ちなみに、弊社では重版出来とは云わない。理由は重版など殆どないから、ということもある。

 

そう、もう誰でも分かると思うが、手入力をしたのだ。って、そんなことがあるはずはない。答はOCR入力なのである。

 

一瞬、なんでOCR入力なんかをするのか? とちょっと腹立たしかったが、組版単価を下げる工夫として、最近精度が向上しているOCRを使うことは、当然のことと思われる。

 

ただ、以前、はやりこの印刷所(名前は出すなと営業にいわているので出せません)の校正でOCRを使用して組版してきたことがあるので、そのときもOCRで入力した場合は、その旨伝えてもらうよう依頼しておいたハズである。
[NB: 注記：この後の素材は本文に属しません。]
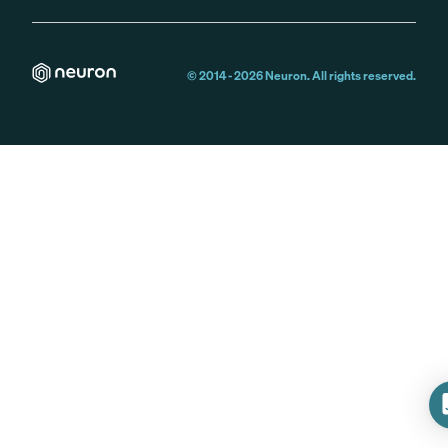
© 2014 -
2026
Neuron. All rights reserved.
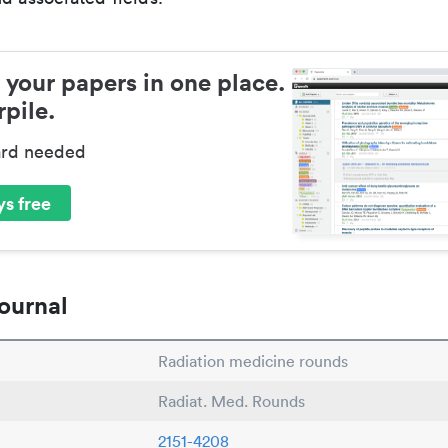
 your papers in one place.
pile.
ard needed
s free
ournal
Radiation medicine rounds
Radiat. Med. Rounds
2151-4208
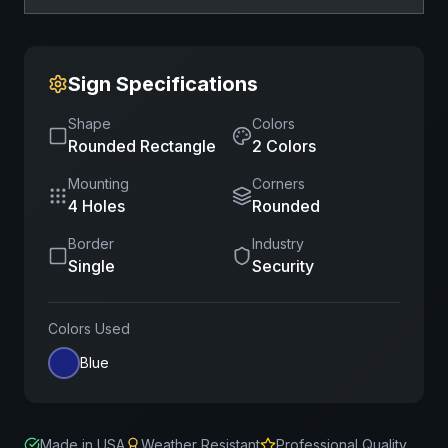
Sign Specifications
Shape
Colors
Rounded Rectangle
2
Color
s
Mounting
Corners
4 Holes
Rounded
Border
Industry
Single
Security
Colors Used
Blue
Made in USA
Weather Resistant
Professional Quality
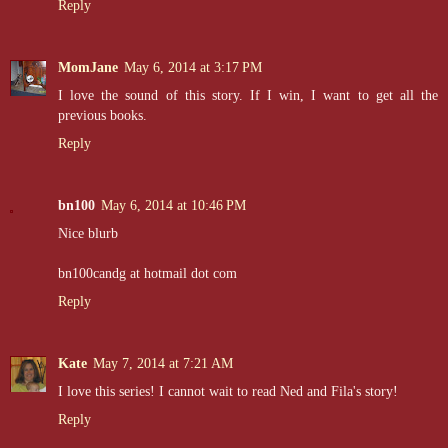
Reply
MomJane
May 6, 2014 at 3:17 PM
I love the sound of this story. If I win, I want to get all the
previous books.
Reply
bn100
May 6, 2014 at 10:46 PM
Nice blurb
bn100candg at hotmail dot com
Reply
Kate
May 7, 2014 at 7:21 AM
I love this series! I cannot wait to read Ned and Fila's story!
Reply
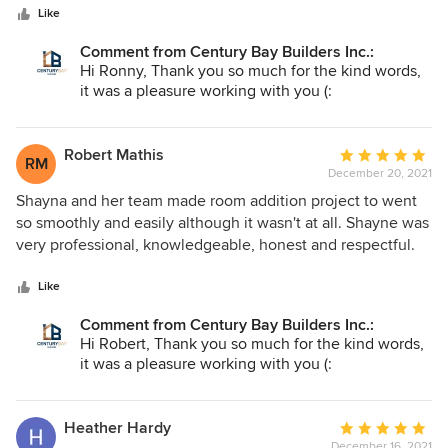
stars
organized team. Jordan, project manager, was completely
Like
honest about everything , he was available for contact all
Comment from Century Bay Builders Inc.:
the time and he also gave me updates about working
Hi Ronny, Thank you so much for the kind words,
progress every day. Although it was big project, there were
it was a pleasure working with you (:
no extra or hidden costs, Jordan even saved me some
money with his great suggestions. I like how my home
turned out, just as I wanted and requested. I would highly
Robert Mathis
Average
RM
recommend Century Bay Builders and will also work with
December 20, 2021
rating:
them when needed. Thanks for everything.
5
Shayna and her team made room addition project to went
out
so smoothly and easily although it wasn't at all. Shayne was
of
very professional, knowledgeable, honest and respectful.
5
She informed me about everything important ans was
stars
always available for any help. She really cares about
Like
customer satisfaction, same counts for rest of the crew. The
Comment from Century Bay Builders Inc.:
project was finished on time, actually several days earlier
Hi Robert, Thank you so much for the kind words,
and quality of work is at highest level. And the most
it was a pleasure working with you (:
important, I am completely satisfied with the results and
also with final price. Highest recommendation!!
Heather Hardy
Average
December 16, 2021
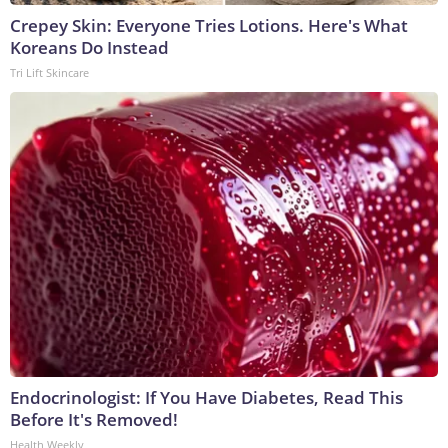
Crepey Skin: Everyone Tries Lotions. Here's What
Koreans Do Instead
Tri Lift Skincare
Endocrinologist: If You Have Diabetes, Read This
Before It's Removed!
Health Weekly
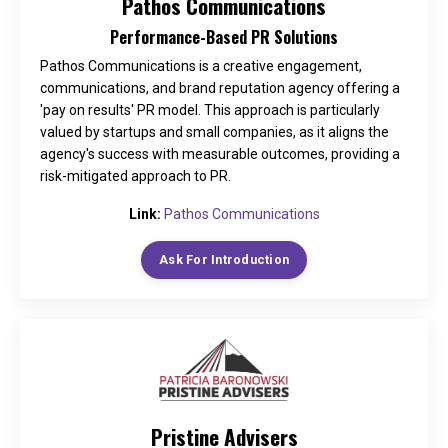
Pathos Communications
Performance-Based PR Solutions
Pathos Communications is a creative engagement,
communications, and brand reputation agency offering a
'pay on results' PR model. This approach is particularly
valued by startups and small companies, as it aligns the
agency's success with measurable outcomes, providing a
risk-mitigated approach to PR.
Link:
Pathos Communications
Ask For Introduction
Pristine Advisers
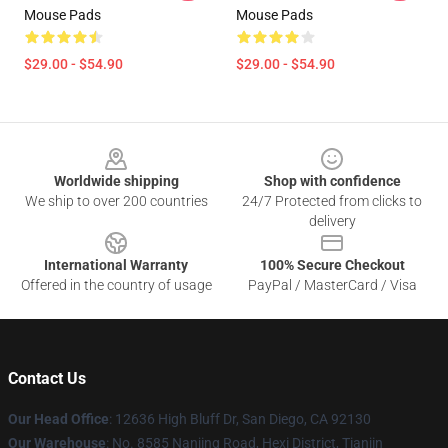
Mouse Pads
Mouse Pads
$29.00 - $54.90
$29.00 - $54.90
Footer
Worldwide shipping
Shop with confidence
We ship to over 200 countries
24/7 Protected from clicks to
delivery
International Warranty
100% Secure Checkout
Offered in the country of usage
PayPal / MasterCard / Visa
Contact Us
Our Head Office
: 12636 High Bluff Dr, San Diego, CA 92130
Our Warehouse
: No. 8585 Nanjing Road, Hexi District, Tianjin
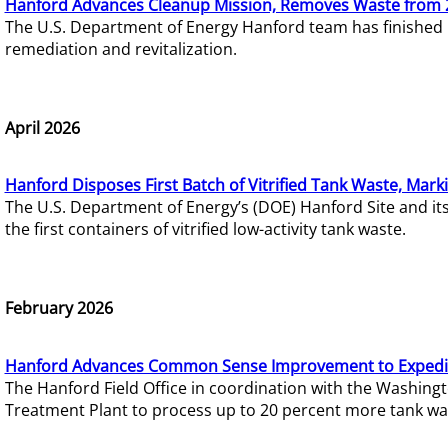
Hanford Advances Cleanup Mission, Removes Waste from 
The U.S. Department of Energy Hanford team has finished
remediation and revitalization.
April 2026
Hanford Disposes First Batch of Vitrified Tank Waste, Mark
The U.S. Department of Energy’s (DOE) Hanford Site and it
the first containers of vitrified low-activity tank waste.
February 2026
Hanford Advances Common Sense Improvement to Expedit
The Hanford Field Office in coordination with the Washin
Treatment Plant to process up to 20 percent more tank wa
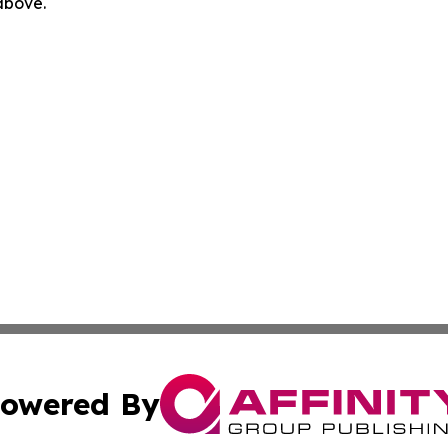
 above.
owered By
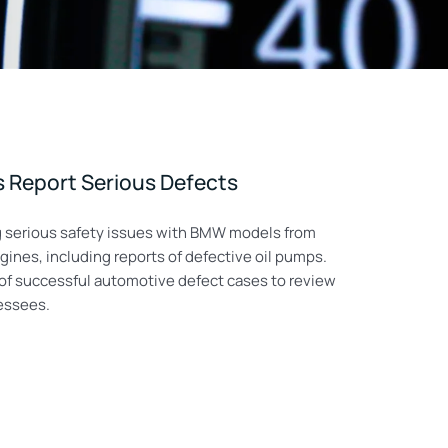
Report Serious Defects
ng serious safety issues with BMW models from
nes, including reports of defective oil pumps.
y of successful automotive defect cases to review
lessees.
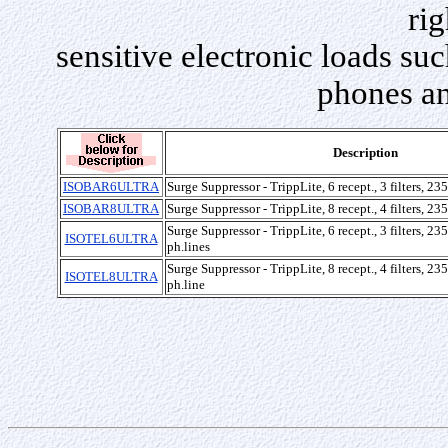
rig
sensitive electronic loads su
phones an
Description
ISOBAR6ULTRA
Surge Suppressor - TrippLite, 6 recept., 3 filters, 2
ISOBAR8ULTRA
Surge Suppressor - TrippLite, 8 recept., 4 filters, 2
Surge Suppressor - TrippLite, 6 recept., 3 filters, 2
ISOTEL6ULTRA
ph.lines
Surge Suppressor - TrippLite, 8 recept., 4 filters, 2
ISOTEL8ULTRA
ph.line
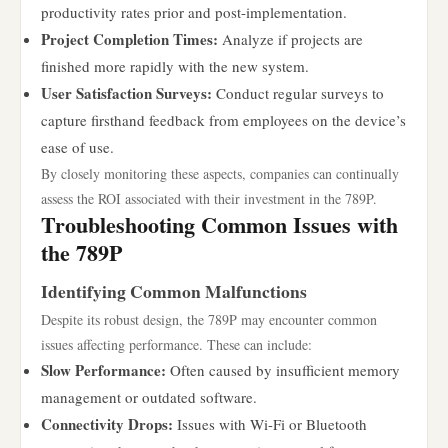
productivity rates prior and post-implementation.
Project Completion Times:
Analyze if projects are
finished more rapidly with the new system.
User Satisfaction Surveys:
Conduct regular surveys to
capture firsthand feedback from employees on the device’s
ease of use.
By closely monitoring these aspects, companies can continually
assess the ROI associated with their investment in the 789P.
Troubleshooting Common Issues with
the 789P
Identifying Common Malfunctions
Despite its robust design, the 789P may encounter common
issues affecting performance. These can include:
Slow Performance:
Often caused by insufficient memory
management or outdated software.
Connectivity Drops:
Issues with Wi-Fi or Bluetooth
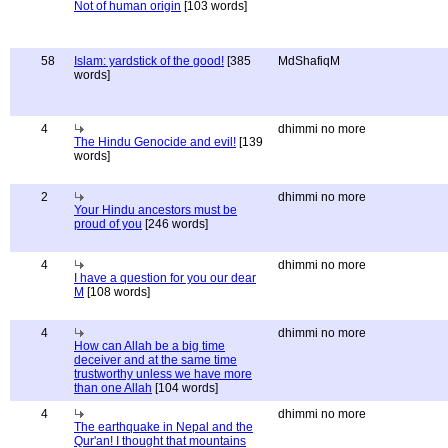
Not of human origin
[103 words]
58
Islam: yardstick of the good!
[385
MdShafiqM
words]
4
dhimmi no more
The Hindu Genocide and evil!
[139
words]
2
dhimmi no more
Your Hindu ancestors must be
proud of you
[246 words]
4
dhimmi no more
I have a question for you our dear
M
[108 words]
4
dhimmi no more
How can Allah be a big time
deceiver and at the same time
trustworthy unless we have more
than one Allah
[104 words]
4
dhimmi no more
The earthquake in Nepal and the
Qur'an! I thought that mountains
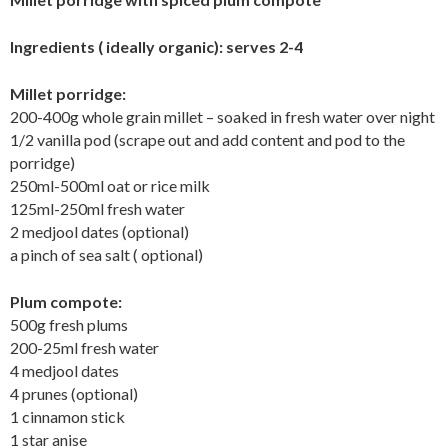
Ingredients ( ideally organic): serves 2-4
Millet porridge:
200-400g whole grain millet – soaked in fresh water over night
1/2 vanilla pod (scrape out and add content and pod to the
porridge)
250ml-500ml oat or rice milk
125ml-250ml fresh water
2 medjool dates (optional)
a pinch of sea salt ( optional)
Plum compote:
500g fresh plums
200-25ml fresh water
4 medjool dates
4 prunes (optional)
1 cinnamon stick
1 star anise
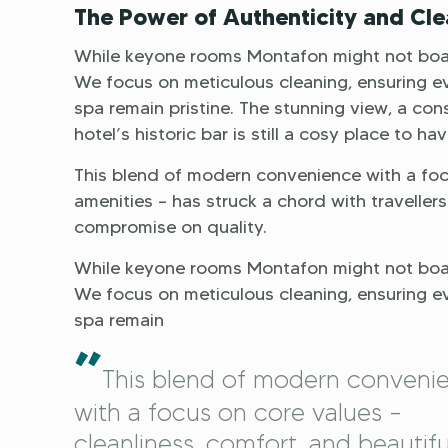
The Power of Authenticity and Cle
While keyone rooms Montafon might not boast
We focus on meticulous cleaning, ensuring e
spa remain pristine. The stunning view, a con
hotel’s historic bar is still a cosy place to ha
This blend of modern convenience with a focu
amenities – has struck a chord with traveller
compromise on quality.
While keyone rooms Montafon might not boast
We focus on meticulous cleaning, ensuring e
spa remain
”
This blend of modern conveni
with a focus on core values –
cleanliness, comfort, and beautifu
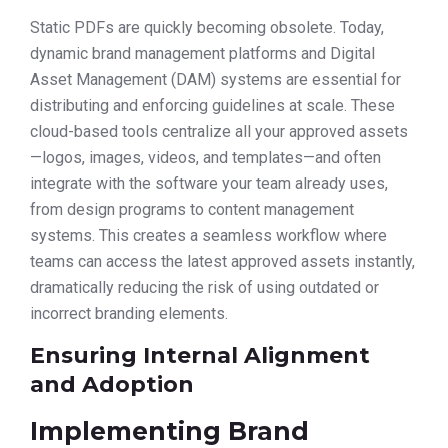
Static PDFs are quickly becoming obsolete. Today,
dynamic brand management platforms and Digital
Asset Management (DAM) systems are essential for
distributing and enforcing guidelines at scale. These
cloud-based tools centralize all your approved assets
—logos, images, videos, and templates—and often
integrate with the software your team already uses,
from design programs to content management
systems. This creates a seamless workflow where
teams can access the latest approved assets instantly,
dramatically reducing the risk of using outdated or
incorrect branding elements.
Ensuring Internal Alignment
and Adoption
Implementing Brand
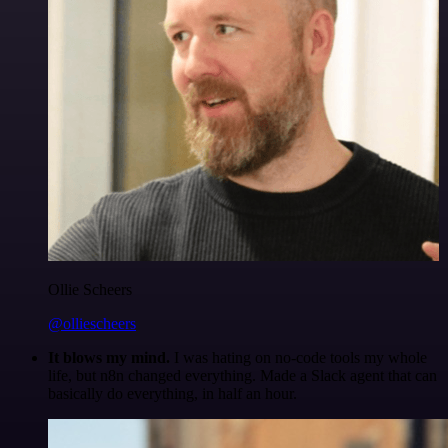
Ollie Scheers
@olliescheers
It blows my mind.
I was hating on no-code tools my whole
life, but n8n changed everything. Made a Slack agent that can
basically do everything, in half an hour.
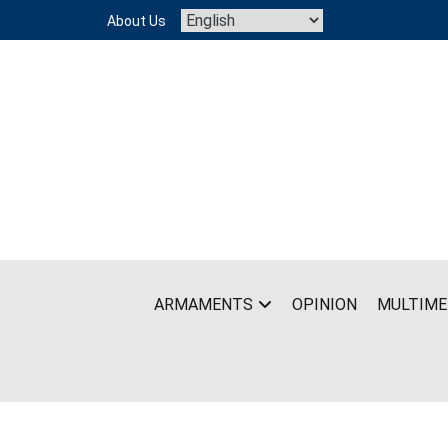
Skip
About Us
to
content
ARMAMENTS
OPINION
MULTIME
それがなされていないので、その営業マンを呼びつけて、日頃の不満鬱憤(もちろんその印刷所にはまったく関係の無い)をてんこ盛りにした雷を落とした。って、ウソですよ。

 

そして、組版の責任者に現状を聴いて、どのようにOCRを使っているのか? どういう原稿にOCRを使っているのか? そしてOCRを使うか使わないかの判断は、工場内で誰がしているのか? というようなことを、事情徴収した。その結果は、その印刷所の企業努力の集積に他ならないので、私がここに書き記す訳にはいかない。

 

ただ、今後はOCRを使って入力した場合、OCRを使って初期入力をしたことが分かるように伝えてもらうことにした。その伝達方法も、ここでは記さない。

 

ただ、従来組原稿には、割り付けとか組み版指定が加筆される、原稿の読みの時点で気がついた誤植の訂正指示もある。そういう形で印刷所に原稿を渡すのだから、OCR作業の邪魔になる。それで、割り付け・指定を入れていない、まっさらな原稿、そう、OCR用の原稿をもう一組用意して渡すことにした。はっきり言って手間が一つ増えた。

 

でも、私たちの仕事は、納得できる本を作ること。そしてそれが共時的に売れて生活を保障してくれる素地になること。さらに通時的に読まれて、長く益することであるので、協力して出来ることは、お互いに、進んですることにしましょう。

 

まぁ、これも気持ちの問題だな。